Still, Sony's console has always thrived, even with the lackluster PS3 and the many security breaches Sony has failed to protect customers from. The arguments over which console looks the prettiest has always been the main point of the debate, whereas, with their upcoming console, Sony intends on looking at not only graphics but sound and immersion in all-new exciting ways.
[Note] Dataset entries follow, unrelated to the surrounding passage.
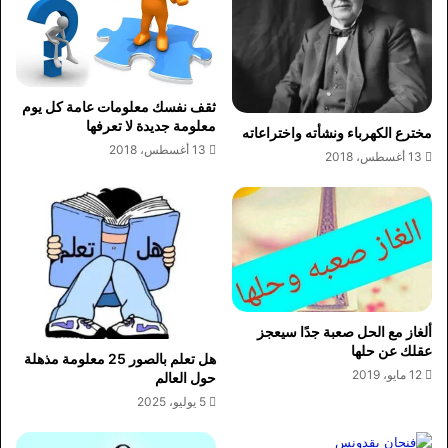
ثقف نفسك معلومات عامة كل يوم
معلومة جديدة لا تعرفها
مخترع الكهرباء ونشأته واختراعاته
13 أغسطس، 2018
13 أغسطس، 2018
ألغاز مع الحل صعبة جدًا سيعجز
عقلك عن حلها
هل تعلم بالصور 25 معلومة مذهلة
12 مايو، 2019
حول العالم
5 يوليو، 2025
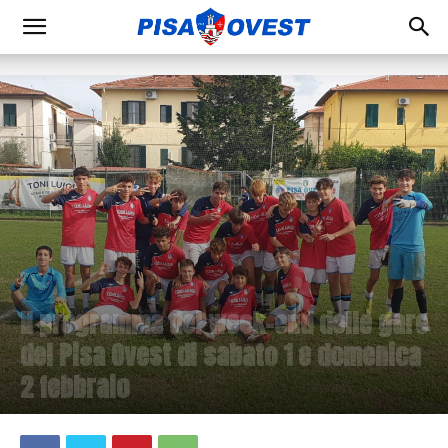
Il programma del week-end delle gare
del Pisa Ovest di sabato 1 e domenica
2 febbraio
31 Gennaio 2025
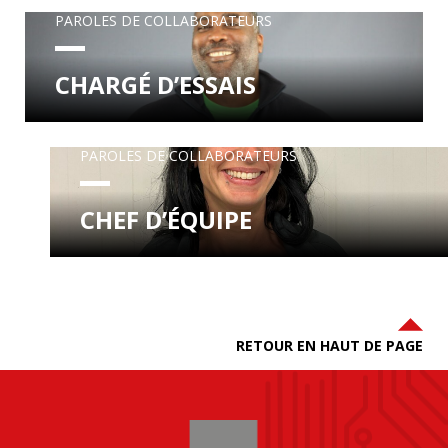
PAROLES DE COLLABORATEURS
CHARGÉ D’ESSAIS
PAROLES DE COLLABORATEURS
CHEF D’ÉQUIPE
RETOUR EN HAUT DE PAGE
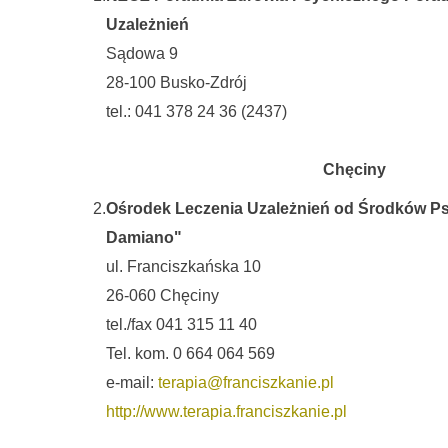
Uzależnień
Sądowa 9
28-100 Busko-Zdrój
tel.: 041 378 24 36 (2437)
Chęciny
2.
Ośrodek Leczenia Uzależnień od Środków 
Damiano"
ul. Franciszkańska 10
26-060 Chęciny
tel./fax 041 315 11 40
Tel. kom. 0 664 064 569
e-mail:
terapia@franciszkanie.pl
http://www.terapia.franciszkanie.pl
It really comes down to preference more so than it does who would win, but if I had to choose I'd easily go for Sony. I've stuck by them my whole life and while I may not have any real complaints about Xbox, it's honestly due to the fact that I was raised on the PlayStation. I've had them all, even the Vita (bless its mini-tech soul). The 360 was obviously a far superior system to the PS3 (despite the console's initial launch having backward compatibility), yet Sony still wins out in the contest. They're situated in the future, so it simply makes sense to stand by what's ahead of time. Still, maybe Microsoft will prove me wrong...
Either way, the only losers will be our wallets when that $650 price tag gets revealed.